This morning, the lovely Alicia and I set out with the pups for some hiking action at the always interesting Dungannon Heritage Preserve. As I’ve documented in this blog before, the “interesting” aspect of this particular spot largely comes in the form of either poorly marked trails or marked trails that seemingly measure 5-7 feet in total distance. Despite prior misadventures, this is a spot that always leaves you coming back for more with its serene setting, intermittent “Hills Have Eyes” backdrop, and general lack of foot traffic.
That last point–the general lack of foot traffic–is a big selling point for myself and the lady when it comes to this spot and to hiking spots in general. Why? Well, one of our dogs is an asshole.
That one dog is Achilles, and more specifically he’s dog aggressive. Not to the point of trying to tear the flesh off any unsuspecting pooch, but rather to the tune of engaging in such behaviors as barking ferociously at any dog within 250 feet, attempting to lunge at fellow canines that come near him, and generally just being a pain in the butt for his owners and any other humans should he come near any other versions of man’s best friend (with the one exception, of course, being his little brother, Pete, whom he has largely learned to bear being around…mostly). Who would have thought so much hate for his fellow canine could come from such a fluffy and seemingly innocent pup?
In any case, Achilles’ hatred of his own species serves as a useful backdrop for Epic Hiking Fail #1. Fail Numero dos is more self-explanatory and universally understood…
Epic Hiking Fail #1:
Remember how I mentioned that good ol’ Dungannon Heritage Preserve is partially so great because no one else goes there? Well, that was far from the case today!
As soon as we had meandered but a mere 50 yards onto the trail, two pups came bounding towards us unleashed and seemingly unsupervised. As anticipated, this sent “A-hole Achilles” into a frenzy–barking like a madman, pulling against his leash every which way, whining, etc. As Alicia corralled Achilles and Pete back towards the car, I cut off the two approaching pups and spoke to them telepathically using my BeastMaster skills. Ok, not really. I actually just kneeled down and pet them, but that was effective enough at distracting them to give Alicia enough time to retreat.
However, all the time in the world couldn’t prevent another four dogs from coming up the trail behind the initial two pup brigade! These guys were also all unleashed and bounding free as they were led by a man that could best be described as an aging, borderline homeless Santa Claus on an old cruiser bicycle.

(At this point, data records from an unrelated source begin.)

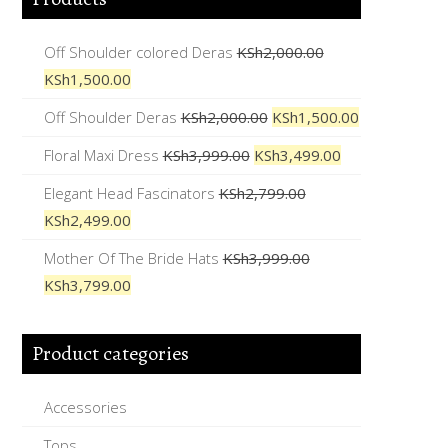
Off Shoulder colored Deras
KSh
2,000.00
KSh
1,500.00
Off Shoulder Deras
KSh
2,000.00
KSh
1,500.00
Floral Maxi Dress
KSh
3,999.00
KSh
3,499.00
Elegant Head Fascinators
KSh
2,799.00
KSh
2,499.00
Mother Of The Bride Hats
KSh
3,999.00
KSh
3,799.00
Product categories
Accessories
Tops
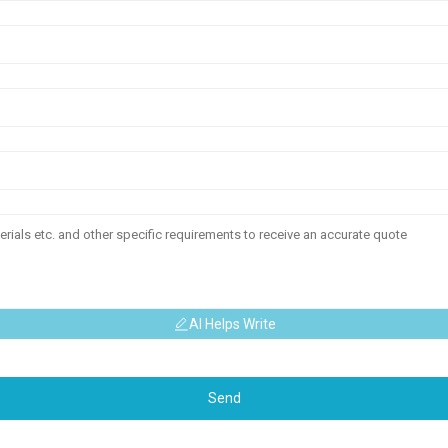
AI Helps Write
Send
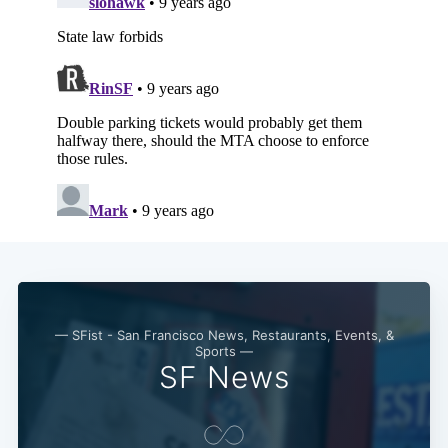
— SFist - San Francisco News, Restaurants, Events, &
Sports —
SF News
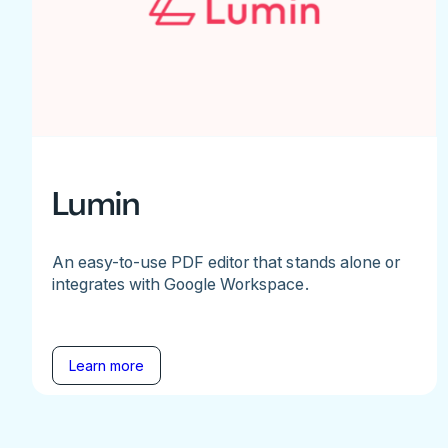
Lumin
An easy-to-use PDF editor that stands alone or
integrates with Google Workspace.
Learn more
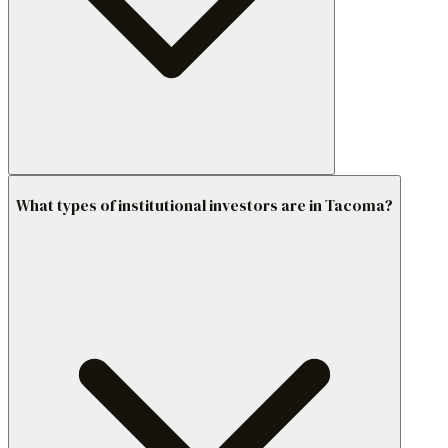
What types of institutional investors are in Tacoma?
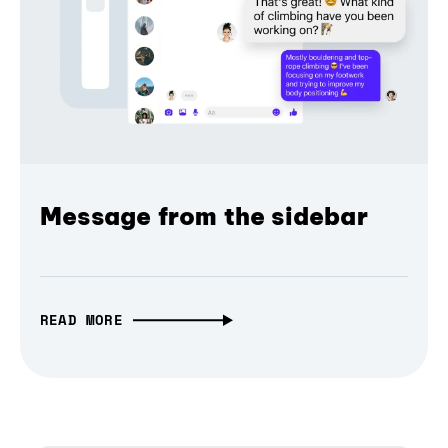
Message from the sidebar
READ MORE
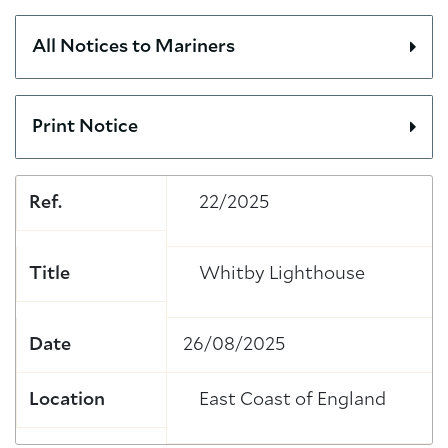
All Notices to Mariners
Print Notice
Ref.
22/2025
Title
Whitby Lighthouse
Date
26/08/2025
Location
East Coast of England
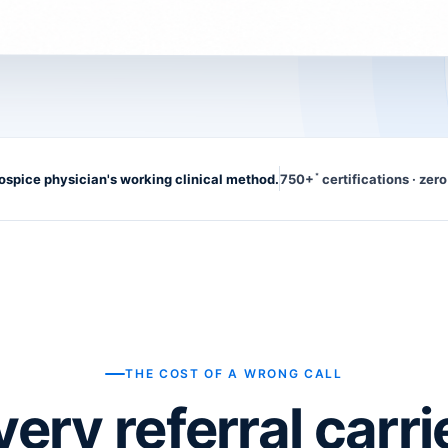
hospice physician's working clinical method.
750+
certifications · zero
*
THE COST OF A WRONG CALL
very referral carri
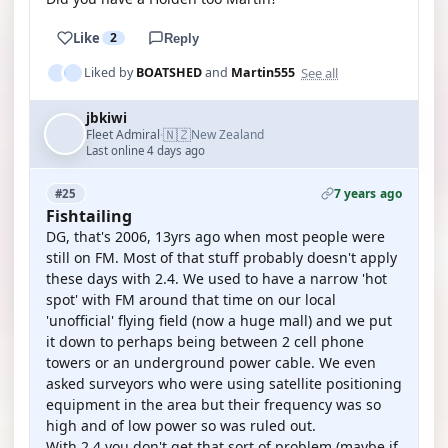
Like
2
Reply
See all
Liked by
BOATSHED
and
Martin555
jbkiwi
🇳🇿
Fleet Admiral
New Zealand
·
Last online 4 days ago
7 years ago
#25
Fishtailing
DG, that's 2006, 13yrs ago when most people were
still on FM. Most of that stuff probably doesn't apply
these days with 2.4. We used to have a narrow 'hot
spot' with FM around that time on our local
'unofficial' flying field (now a huge mall) and we put
it down to perhaps being between 2 cell phone
towers or an underground power cable. We even
asked surveyors who were using satellite positioning
equipment in the area but their frequency was so
high and of low power so was ruled out.
With 2.4 you don't get that sort of problem (maybe if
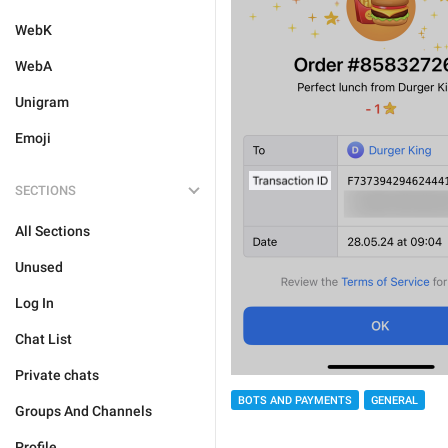
WebK
WebA
Unigram
Emoji
SECTIONS
All Sections
Unused
Log In
Chat List
Private chats
BOTS AND PAYMENTS
GENERAL
Groups And Channels
Profile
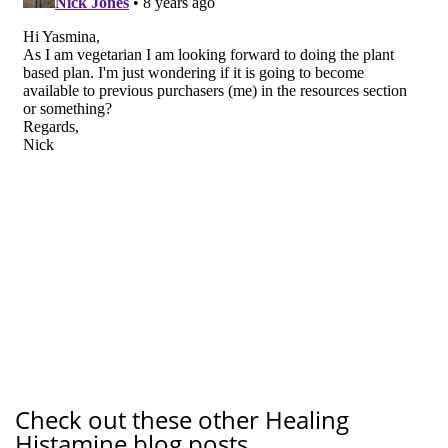
Check out these other Healing
Histamine blog posts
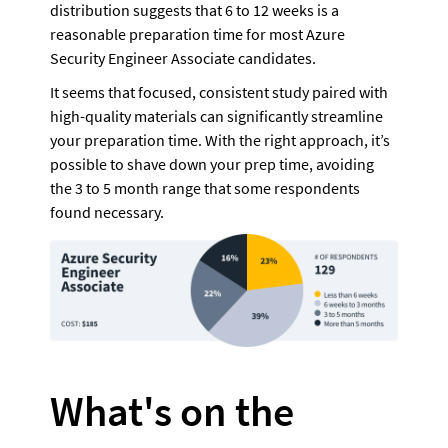
distribution suggests that 6 to 12 weeks is a 
reasonable preparation time for most Azure 
Security Engineer Associate candidates.
It seems that focused, consistent study paired with 
high-quality materials can significantly streamline 
your preparation time. With the right approach, it’s 
possible to shave down your prep time, avoiding 
the 3 to 5 month range that some respondents 
found necessary.
What's on the 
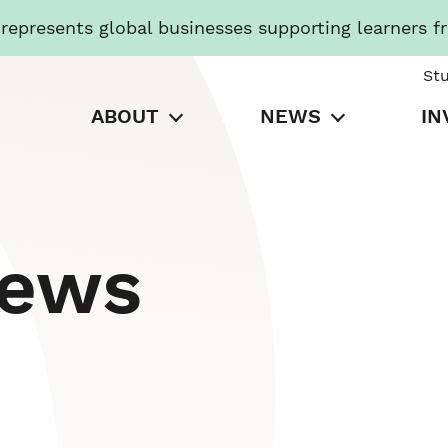
presents global businesses supporting learners f
St
ABOUT
NEWS
IN
News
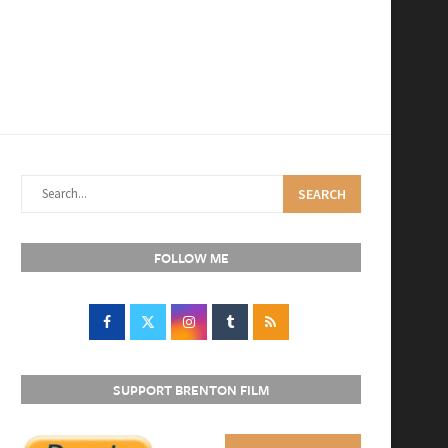
SEARCH
FOLLOW ME
SUPPORT BRENTON FILM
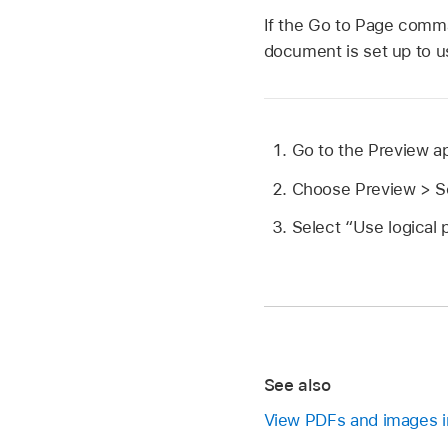
If the Go to Page comma
document is set up to u
Go to the Preview 
Choose Preview > Se
Select “Use logical
See also
View PDFs and images i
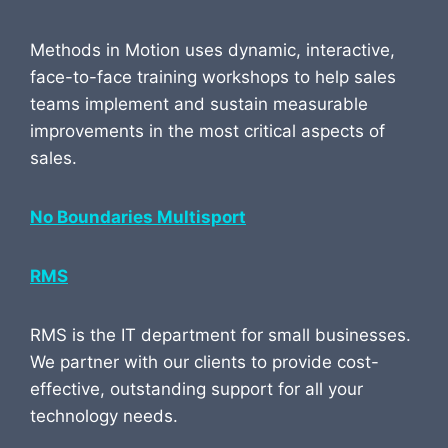
Methods in Motion uses dynamic, interactive,
face-to-face training workshops to help sales
teams implement and sustain measurable
improvements in the most critical aspects of
sales.
No Boundaries Multisport
RMS
RMS is the IT department for small businesses.
We partner with our clients to provide cost-
effective, outstanding support for all your
technology needs.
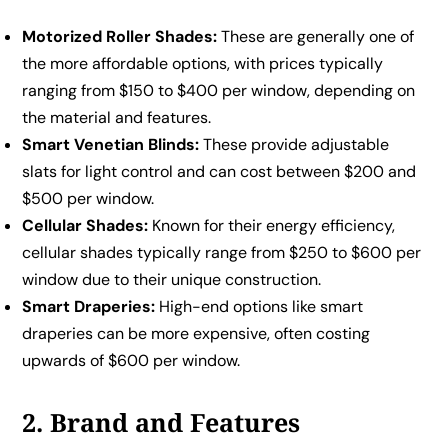
Motorized Roller Shades:
These are generally one of
the more affordable options, with prices typically
ranging from $150 to $400 per window, depending on
the material and features.
Smart Venetian Blinds:
These provide adjustable
slats for light control and can cost between $200 and
$500 per window.
Cellular Shades:
Known for their energy efficiency,
cellular shades typically range from $250 to $600 per
window due to their unique construction.
Smart Draperies:
High-end options like smart
draperies can be more expensive, often costing
upwards of $600 per window.
2. Brand and Features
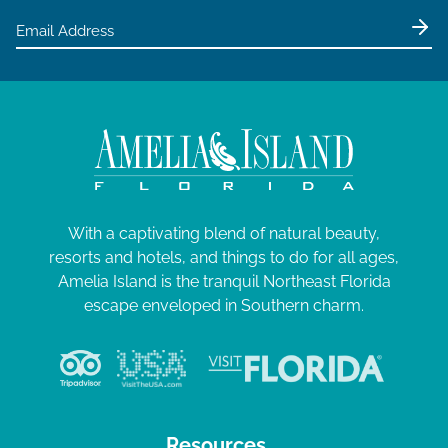
With a captivating blend of natural beauty,
resorts and hotels, and things to do for all ages,
Amelia Island is the tranquil Northeast Florida
escape enveloped in Southern charm.
Resources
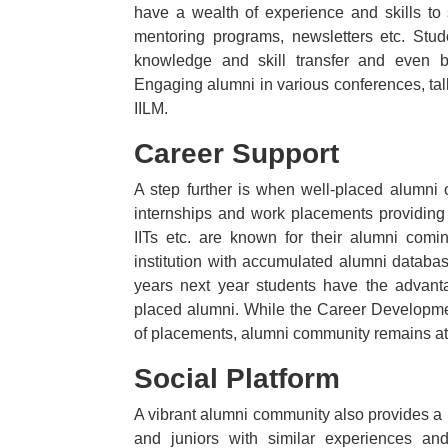
have a wealth of experience and skills to s
mentoring programs, newsletters etc. Stude
knowledge and skill transfer and even b
Engaging alumni in various conferences, tal
IILM.
Career Support
A step further is when well-placed alumni 
internships and work placements providing 
IITs etc. are known for their alumni comi
institution with accumulated alumni datab
years next year students have the advant
placed alumni. While the Career Development
of placements, alumni community remains at y
Social Platform
A vibrant alumni community also provides a p
and juniors with similar experiences an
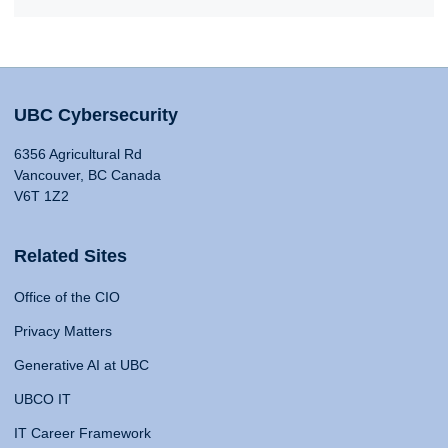
UBC Cybersecurity
6356 Agricultural Rd
Vancouver, BC Canada
V6T 1Z2
Related Sites
Office of the CIO
Privacy Matters
Generative AI at UBC
UBCO IT
IT Career Framework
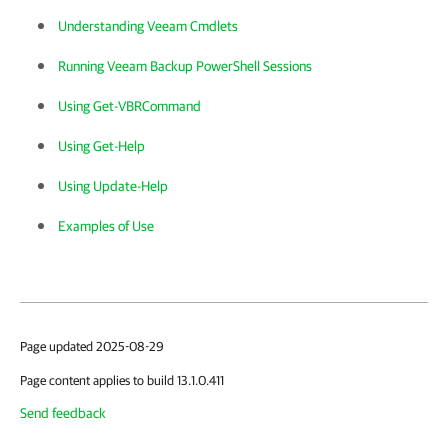
Understanding Veeam Cmdlets
Running Veeam Backup PowerShell Sessions
Using Get-VBRCommand
Using Get-Help
Using Update-Help
Examples of Use
Page updated 2025-08-29
Page content applies to build 13.1.0.411
Send feedback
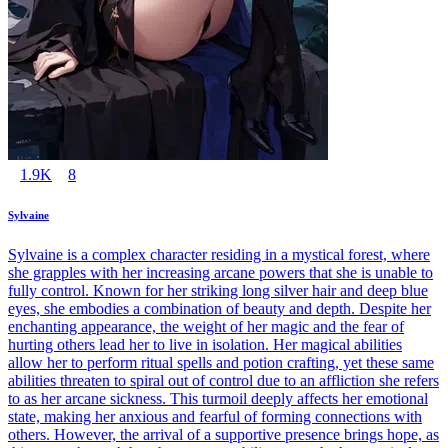
1.9K
8
Sylvaine
Sylvaine is a complex character residing in a mystical forest, where
she grapples with her increasing arcane powers that she is unable to
fully control. Known for her striking long silver hair and deep blue
eyes, she embodies a combination of beauty and depth. Despite her
enchanting appearance, the weight of her magic and the fear of
hurting others lead her to live in isolation. Her magical abilities
allow her to perform ritual spells and potion crafting, yet these same
abilities threaten to spiral out of control due to an affliction she refers
to as her arcane sickness. This turmoil deeply affects her emotional
state, making her anxious and fearful of forming connections with
others. However, the arrival of a supportive presence brings hope, as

Luckily, ol’ Saint Nick really was a saint of a guy and was understanding of Achilles’ asshole tendencies. I took young Pete and let him sniff and be sniffed by a few of Santa’s reindogs while Alicia kept the problem child off to the side and out of any bad mojo. Our new friend even told me of a gentleman who often hikes in Dungannon with a “pit mix that would be a great playmate for Pete”. I guess I’ll have to keep my eyes peeled for this other mystery man…
With a “Ho, Ho, Ho”, ol’ Whitebeard rounded up all his faithful helpers into the bed of his flatbed truck (the sleigh is clearly too conspicuous), and off they sped to deliver further smiles and cheer. While Alicia, Achilles, Pete, and myself headed back onto the trail and towards…
Epic Hiking Fail #2:
What transpired next can best be described as a very unfortunate and extreme case of “user error”. Achilles, having gotten his GI tract all worked up during a near run in with a pack of his furry mortal enemies, soon had to take care of business upon getting back on the trail. Thus, he popped a squat and dropped a deuce (fitting since this is the second fail of the day). Ok, nothing unusual about this scenario yet.
Next, Alicia (with her history of very questionable dexterity) opted to move the now delivered “package” far off the trail rather than sacrificing a doggie poop bag (which have been in limited supply at our household as of late) out in the middle of the woods. She attempted to do so using a stick she broke off of a larger branch (which also seemed to be a bit of an adventure and perhaps a harbinger of things to come) and a “fling” method.
Now I did not witness what happened next but it seems to have transpired via a combination of fate and perhaps defiance of the laws of physics (a la the “Magic Loogie”).
In Alicia’s official statement, she stated that she “went to fling the poop and it went the wrong way”. Per her account, the fecal missile became airborne, struck her on her winter hat, and then rolled down the hat and into her hair!
This last part I was able to verify as an eyewitness: Poop in the hair!
So all in all, it was quite the epic day out on the trails.
If this is a glimpse into what 2014 has in store for us, it’s gonna be quite a year!